Mastodon.social feels a lot like early web. Before 'social networks' were named thus. Before Ryze or Orkut, which for many Indians were their first steps into the ocean . Before even blogs. When there were communities, and it felt... right. When "assume goodwill," to steal friend Udhay Shankar's advice to those joining his pioneering list, seemed perfectly natural.
(To be clear, I didn't know Udhay or his list then. When we did meet and when I did get invited to join, those words stood out; they described what I had been looking for then --- and often I found it --- and continue to search for today.)
These communities of choice formed in ad hoc ways. Lists (to which I came late), chat rooms (which I jumped into enthusiastically), even comment sections when they came up. It took some time and effort to find your peeps and keep track of them.

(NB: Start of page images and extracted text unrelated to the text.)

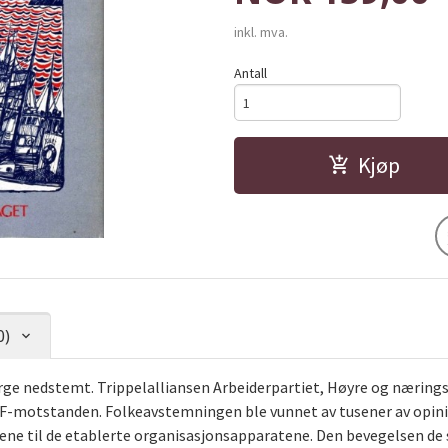
inkl. mva.
Antall
Kjøp
0)
ge nedstemt. Trippelalliansen Arbeiderpartiet, Høyre og næringsl
EF-motstanden. Folkeavstemningen ble vunnet av tusener av opin
ene til de etablerte organisasjonsapparatene. Den bevegelsen d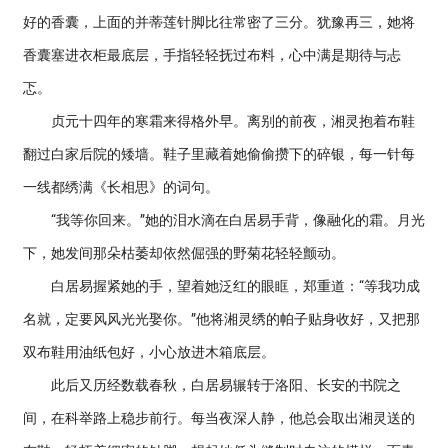
好的香囊，上面的并蒂莲针脚比往常密了三分。犹豫再三，她将
香囊塞进衣柜最底层，手指轻轻抚过布料，心中满是期待与忐
忑。
贞元十四年的寒霜来得格外早。离别的前夜，湘灵抱着布鞋
翻过白家后院的矮墙。鞋子里藏着她偷偷攒下的碎银，每一针每
一线都绣满《长相思》的词句。
“我等你回来。”她的泪水滴在白居易手背，像融化的霜。月光
下，她发间那朵枯萎却依然倔强的野菊花轻轻颤动。
白居易握紧她的手，望着她泛红的眼眶，郑重道：“等我功成
名就，定要风风光光娶你。”他将湘灵绣的帕子贴身收好，又把那
双布鞋用油纸包好，小心放进木箱底层。
此后又历经数载春秋，白居易辗转于洛阳、长安的书院之
间，在科举路上稳步前行。每当夜深人静，他总会取出湘灵送的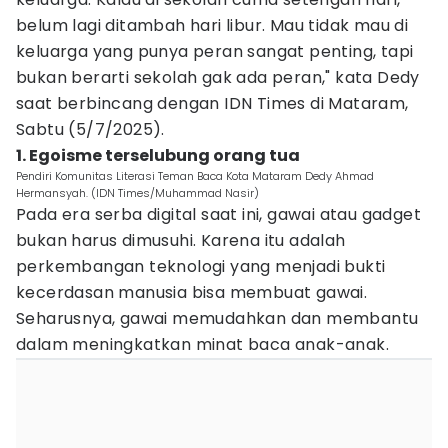
belum lagi ditambah hari libur. Mau tidak mau di
keluarga yang punya peran sangat penting, tapi
bukan berarti sekolah gak ada peran," kata Dedy
saat berbincang dengan IDN Times di Mataram,
Sabtu (5/7/2025).
1. Egoisme terselubung orang tua
Pendiri Komunitas Literasi Teman Baca Kota Mataram Dedy Ahmad
Hermansyah. (IDN Times/Muhammad Nasir)
Pada era serba digital saat ini, gawai atau gadget
bukan harus dimusuhi. Karena itu adalah
perkembangan teknologi yang menjadi bukti
kecerdasan manusia bisa membuat gawai.
Seharusnya, gawai memudahkan dan membantu
dalam meningkatkan minat baca anak-anak.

Geocities was the first, if I recall right, to create infra of a sort for this. (Raise hands if you had a homestead.) Then came LiveJournal, which I totally missed out on, and then other early purpose-built networks.

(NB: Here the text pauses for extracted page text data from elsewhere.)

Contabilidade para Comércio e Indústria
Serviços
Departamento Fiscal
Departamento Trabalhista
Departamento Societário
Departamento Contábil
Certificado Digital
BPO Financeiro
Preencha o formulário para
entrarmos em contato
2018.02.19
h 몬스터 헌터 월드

And now, of course, social media seems ubiquitous, inescapable.
In this deluge of information, Mastodon.social feels calmer. Like starting over. The rules of engagement, formal or informal, are sane, and moderation is firm and decisive. I see 'influencers' fumbling around, some adding 'verified' symbols to their handles because Mastodon doesn't have them. I also see folks who are confident in their worth, being helpful, reaching out, not standing on their celebrity dignity.

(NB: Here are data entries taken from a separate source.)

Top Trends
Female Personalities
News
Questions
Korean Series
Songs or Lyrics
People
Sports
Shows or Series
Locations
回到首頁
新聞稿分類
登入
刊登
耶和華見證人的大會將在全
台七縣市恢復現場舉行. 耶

I see names from long ago, people who sort of withdrew from the hurly-burly (or maybe just from my ken, as I morphed).
Perhaps, this won't last.. Perhaps server loads will get too high to keep membership free. Perhaps traffic will be too frenetic for moderators to keep track of. Perhaps.
For now, this is refreshing. And fun.
It seems like a good omen that just after I finished adding to that thread, @udhay should jump onto the elephant.
@zigzackly Geocities, Lycos, Talkcity, Tripod. Guestbooks!